It was Pollak’s father that started the tradition of using spoons, coming from his Italian upbringings.
“My dad’s ride or die Italian, so he loves sauce with everything, so with a spoon you can get sauce with whatever you’re eating, so it just seemed the most practical,” Pollak said. “If you want to eat chicken with sauce, you’d need a spoon.”
The first time her teammates were exposed to her spoon tendencies was during a team dinner her freshman year.
“We were out to eat at La Casa Pasta down the street and the chicken dish that I ordered had spaghetti on the side and the head coach Rolf (van de Kerkhof) was sitting across from me,” Pollak said. “I was using a spoon to eat the spaghetti no problem, I’ve been doing it since I was a kid and he was like ‘What are you doing?
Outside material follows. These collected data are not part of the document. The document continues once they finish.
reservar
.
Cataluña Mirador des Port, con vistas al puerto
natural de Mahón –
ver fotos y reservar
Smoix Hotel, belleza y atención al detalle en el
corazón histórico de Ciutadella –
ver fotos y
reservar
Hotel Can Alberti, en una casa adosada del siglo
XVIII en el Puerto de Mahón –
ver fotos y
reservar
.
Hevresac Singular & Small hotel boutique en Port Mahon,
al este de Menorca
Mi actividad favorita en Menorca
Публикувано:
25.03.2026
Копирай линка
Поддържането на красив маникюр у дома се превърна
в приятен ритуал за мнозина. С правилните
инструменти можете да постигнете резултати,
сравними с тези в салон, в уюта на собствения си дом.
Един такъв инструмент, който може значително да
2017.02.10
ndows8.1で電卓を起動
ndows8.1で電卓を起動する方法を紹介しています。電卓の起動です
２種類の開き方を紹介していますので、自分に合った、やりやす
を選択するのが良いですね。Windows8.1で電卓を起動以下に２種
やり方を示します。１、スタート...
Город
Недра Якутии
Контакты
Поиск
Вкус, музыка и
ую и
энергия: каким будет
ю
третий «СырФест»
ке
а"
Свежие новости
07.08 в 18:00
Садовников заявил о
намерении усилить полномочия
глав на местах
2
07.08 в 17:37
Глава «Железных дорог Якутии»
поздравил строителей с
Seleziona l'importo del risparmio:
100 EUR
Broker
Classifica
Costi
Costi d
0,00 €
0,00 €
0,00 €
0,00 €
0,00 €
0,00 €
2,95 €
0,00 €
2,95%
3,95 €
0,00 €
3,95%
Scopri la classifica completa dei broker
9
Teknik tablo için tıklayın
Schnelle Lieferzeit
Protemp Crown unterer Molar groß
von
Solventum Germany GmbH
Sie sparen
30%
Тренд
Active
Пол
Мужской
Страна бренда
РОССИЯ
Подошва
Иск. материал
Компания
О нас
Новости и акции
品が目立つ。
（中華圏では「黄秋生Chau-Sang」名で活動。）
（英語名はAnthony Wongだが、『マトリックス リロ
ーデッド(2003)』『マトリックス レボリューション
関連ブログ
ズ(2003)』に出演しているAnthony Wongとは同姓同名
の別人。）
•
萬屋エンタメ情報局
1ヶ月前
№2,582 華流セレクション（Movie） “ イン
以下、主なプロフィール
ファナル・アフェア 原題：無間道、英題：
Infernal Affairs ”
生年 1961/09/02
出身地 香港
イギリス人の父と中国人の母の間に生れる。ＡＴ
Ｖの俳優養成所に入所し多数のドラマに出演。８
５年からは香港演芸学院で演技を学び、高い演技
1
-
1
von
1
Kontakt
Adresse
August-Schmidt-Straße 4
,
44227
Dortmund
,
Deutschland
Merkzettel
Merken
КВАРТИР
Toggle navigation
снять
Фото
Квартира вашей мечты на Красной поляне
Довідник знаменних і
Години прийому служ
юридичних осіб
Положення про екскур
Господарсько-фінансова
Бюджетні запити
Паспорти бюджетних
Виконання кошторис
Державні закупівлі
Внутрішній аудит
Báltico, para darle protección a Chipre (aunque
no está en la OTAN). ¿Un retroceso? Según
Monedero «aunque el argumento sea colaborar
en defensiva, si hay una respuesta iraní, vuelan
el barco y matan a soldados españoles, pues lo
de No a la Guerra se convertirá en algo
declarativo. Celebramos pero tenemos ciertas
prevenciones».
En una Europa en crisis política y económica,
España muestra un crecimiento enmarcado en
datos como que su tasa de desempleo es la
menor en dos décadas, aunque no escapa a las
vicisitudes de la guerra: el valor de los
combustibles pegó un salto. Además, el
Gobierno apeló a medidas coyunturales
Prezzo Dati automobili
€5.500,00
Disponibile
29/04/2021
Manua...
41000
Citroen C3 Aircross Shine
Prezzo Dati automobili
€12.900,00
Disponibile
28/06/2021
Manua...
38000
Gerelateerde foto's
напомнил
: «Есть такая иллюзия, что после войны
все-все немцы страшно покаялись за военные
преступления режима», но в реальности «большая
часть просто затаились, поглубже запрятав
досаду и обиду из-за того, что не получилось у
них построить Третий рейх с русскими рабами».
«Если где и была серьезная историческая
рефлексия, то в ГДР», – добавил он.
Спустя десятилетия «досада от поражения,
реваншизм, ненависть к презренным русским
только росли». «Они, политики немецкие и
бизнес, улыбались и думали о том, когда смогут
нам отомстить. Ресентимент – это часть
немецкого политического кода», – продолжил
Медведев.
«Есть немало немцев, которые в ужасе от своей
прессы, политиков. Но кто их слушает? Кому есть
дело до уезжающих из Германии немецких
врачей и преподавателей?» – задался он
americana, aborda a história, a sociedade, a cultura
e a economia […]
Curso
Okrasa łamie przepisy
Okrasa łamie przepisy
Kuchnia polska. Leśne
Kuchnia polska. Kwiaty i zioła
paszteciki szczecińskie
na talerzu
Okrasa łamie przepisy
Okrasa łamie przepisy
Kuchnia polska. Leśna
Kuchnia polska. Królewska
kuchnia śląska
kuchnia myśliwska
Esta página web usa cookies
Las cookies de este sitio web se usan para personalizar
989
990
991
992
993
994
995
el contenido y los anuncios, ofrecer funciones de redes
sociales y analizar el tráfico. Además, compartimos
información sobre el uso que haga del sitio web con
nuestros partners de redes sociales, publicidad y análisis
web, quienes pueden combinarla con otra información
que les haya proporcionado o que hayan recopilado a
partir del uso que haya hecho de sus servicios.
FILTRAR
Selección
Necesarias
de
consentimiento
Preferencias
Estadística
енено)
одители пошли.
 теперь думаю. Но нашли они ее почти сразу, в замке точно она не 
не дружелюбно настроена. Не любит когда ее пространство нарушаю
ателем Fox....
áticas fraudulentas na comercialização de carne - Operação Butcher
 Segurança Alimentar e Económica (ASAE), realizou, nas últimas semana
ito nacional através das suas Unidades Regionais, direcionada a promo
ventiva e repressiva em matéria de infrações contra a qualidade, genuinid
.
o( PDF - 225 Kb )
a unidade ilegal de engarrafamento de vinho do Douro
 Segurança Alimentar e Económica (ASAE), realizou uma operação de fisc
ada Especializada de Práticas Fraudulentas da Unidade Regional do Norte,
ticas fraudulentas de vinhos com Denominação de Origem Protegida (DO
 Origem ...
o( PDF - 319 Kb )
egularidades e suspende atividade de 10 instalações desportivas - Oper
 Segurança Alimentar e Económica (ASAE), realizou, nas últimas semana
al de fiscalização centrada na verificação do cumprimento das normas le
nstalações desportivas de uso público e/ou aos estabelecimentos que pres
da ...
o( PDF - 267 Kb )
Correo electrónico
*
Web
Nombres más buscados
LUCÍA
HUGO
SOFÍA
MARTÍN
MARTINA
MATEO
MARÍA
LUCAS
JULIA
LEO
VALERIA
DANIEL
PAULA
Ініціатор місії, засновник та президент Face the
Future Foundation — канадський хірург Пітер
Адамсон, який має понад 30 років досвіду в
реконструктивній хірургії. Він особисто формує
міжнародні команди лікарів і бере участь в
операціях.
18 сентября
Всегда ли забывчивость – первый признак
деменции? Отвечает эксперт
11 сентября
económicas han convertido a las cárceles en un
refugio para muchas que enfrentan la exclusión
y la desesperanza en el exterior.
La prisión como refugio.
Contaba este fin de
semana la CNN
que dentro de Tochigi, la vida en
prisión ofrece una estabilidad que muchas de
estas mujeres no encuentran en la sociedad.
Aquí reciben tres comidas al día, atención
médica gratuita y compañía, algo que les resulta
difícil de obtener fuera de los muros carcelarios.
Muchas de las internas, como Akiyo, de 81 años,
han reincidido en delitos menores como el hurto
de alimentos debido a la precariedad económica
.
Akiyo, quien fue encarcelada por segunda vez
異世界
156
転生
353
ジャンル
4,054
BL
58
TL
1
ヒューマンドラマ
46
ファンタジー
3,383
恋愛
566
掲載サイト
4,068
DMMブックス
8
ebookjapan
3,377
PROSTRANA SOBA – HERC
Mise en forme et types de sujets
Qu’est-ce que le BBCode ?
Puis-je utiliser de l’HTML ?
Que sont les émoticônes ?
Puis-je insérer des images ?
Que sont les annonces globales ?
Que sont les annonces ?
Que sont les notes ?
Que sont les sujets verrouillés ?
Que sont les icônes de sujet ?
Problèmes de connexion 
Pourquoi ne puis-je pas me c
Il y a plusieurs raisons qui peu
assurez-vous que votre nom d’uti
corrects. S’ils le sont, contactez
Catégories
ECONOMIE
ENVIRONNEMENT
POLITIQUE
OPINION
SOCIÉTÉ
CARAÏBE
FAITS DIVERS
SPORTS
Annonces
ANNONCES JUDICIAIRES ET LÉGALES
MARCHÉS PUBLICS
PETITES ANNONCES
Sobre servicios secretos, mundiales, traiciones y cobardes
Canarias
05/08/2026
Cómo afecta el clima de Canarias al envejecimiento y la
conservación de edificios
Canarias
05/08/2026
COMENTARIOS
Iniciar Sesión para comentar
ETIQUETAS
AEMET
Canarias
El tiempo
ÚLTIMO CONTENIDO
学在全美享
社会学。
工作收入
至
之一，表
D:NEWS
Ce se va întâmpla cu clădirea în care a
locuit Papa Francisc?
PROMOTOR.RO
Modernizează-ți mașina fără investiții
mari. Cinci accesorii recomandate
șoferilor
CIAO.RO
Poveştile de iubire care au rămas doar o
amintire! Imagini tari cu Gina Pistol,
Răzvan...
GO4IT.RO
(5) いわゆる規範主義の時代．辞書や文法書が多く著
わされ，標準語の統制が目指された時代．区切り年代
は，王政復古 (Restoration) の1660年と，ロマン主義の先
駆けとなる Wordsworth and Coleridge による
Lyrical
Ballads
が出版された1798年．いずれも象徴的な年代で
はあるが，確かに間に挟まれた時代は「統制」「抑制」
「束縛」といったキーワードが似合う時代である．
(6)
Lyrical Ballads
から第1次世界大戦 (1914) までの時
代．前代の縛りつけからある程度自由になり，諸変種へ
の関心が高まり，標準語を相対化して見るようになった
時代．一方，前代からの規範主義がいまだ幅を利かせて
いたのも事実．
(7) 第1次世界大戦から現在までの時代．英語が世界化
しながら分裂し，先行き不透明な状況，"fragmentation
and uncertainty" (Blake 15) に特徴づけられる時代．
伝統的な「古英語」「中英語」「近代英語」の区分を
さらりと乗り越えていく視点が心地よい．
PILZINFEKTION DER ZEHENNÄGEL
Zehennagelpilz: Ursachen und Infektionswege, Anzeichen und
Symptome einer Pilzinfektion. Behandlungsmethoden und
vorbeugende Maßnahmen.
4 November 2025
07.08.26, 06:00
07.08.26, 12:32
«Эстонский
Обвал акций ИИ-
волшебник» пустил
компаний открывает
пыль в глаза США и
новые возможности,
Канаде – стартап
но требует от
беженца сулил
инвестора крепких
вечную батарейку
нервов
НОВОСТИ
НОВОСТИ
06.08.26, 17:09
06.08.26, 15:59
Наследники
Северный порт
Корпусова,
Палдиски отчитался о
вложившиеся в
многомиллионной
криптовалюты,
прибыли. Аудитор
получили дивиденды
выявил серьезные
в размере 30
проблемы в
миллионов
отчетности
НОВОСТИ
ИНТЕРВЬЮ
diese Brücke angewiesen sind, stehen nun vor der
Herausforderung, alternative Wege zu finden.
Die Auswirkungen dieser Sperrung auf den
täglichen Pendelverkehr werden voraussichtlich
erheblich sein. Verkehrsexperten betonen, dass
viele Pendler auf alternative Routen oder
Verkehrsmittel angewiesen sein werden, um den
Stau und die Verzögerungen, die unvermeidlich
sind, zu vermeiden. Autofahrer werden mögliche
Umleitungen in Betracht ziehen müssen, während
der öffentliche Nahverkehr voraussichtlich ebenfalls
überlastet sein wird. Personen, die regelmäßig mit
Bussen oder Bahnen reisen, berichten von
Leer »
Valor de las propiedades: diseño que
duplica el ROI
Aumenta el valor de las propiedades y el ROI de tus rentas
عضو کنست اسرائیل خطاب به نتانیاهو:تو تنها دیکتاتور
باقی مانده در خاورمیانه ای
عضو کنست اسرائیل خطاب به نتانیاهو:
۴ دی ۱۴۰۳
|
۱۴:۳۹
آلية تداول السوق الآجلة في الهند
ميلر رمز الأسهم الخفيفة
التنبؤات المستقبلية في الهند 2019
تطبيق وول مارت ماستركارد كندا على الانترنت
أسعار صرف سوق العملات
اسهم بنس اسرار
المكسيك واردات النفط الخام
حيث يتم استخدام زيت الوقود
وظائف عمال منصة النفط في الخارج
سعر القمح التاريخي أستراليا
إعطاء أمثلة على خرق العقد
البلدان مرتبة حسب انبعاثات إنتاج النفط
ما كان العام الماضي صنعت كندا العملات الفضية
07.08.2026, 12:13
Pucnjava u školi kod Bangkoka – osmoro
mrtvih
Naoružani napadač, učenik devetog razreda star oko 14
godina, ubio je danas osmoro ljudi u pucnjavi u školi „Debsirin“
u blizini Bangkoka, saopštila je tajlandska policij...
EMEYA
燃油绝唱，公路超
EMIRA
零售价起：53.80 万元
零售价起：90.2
We’re in a restaurant’ and he was so confused about it. Nobody really picked up on it until that team dinner and then it became a huge thing.”
Pollak doesn’t use her travel spoon as much since she has adjusted to learn how to use a fork.
“I don’t use it much anymore, but it was more for my freshman year when I was still learning how to use a fork, I still struggle with it, but I’m so much better now,” Pollak said. “I can cut so easily with a spoon and a knife, but give me a fork and I get really confused. I always carry [a spoon] just in case.”
According to Pollak, you can eat all food groups with a spoon.
“I never had an issue for 18 years of my life.”
Her mom adjusted fairly easily to her husband’s family tradition.
“My dad was like ‘you can get more sauce with a spoon’ and she’s like ‘that’s brilliant!!!!’“
Maybe Pollak will be next in her family to pass the spoon down. It’s a tradition that doesn’t seem to be breaking anytime soon.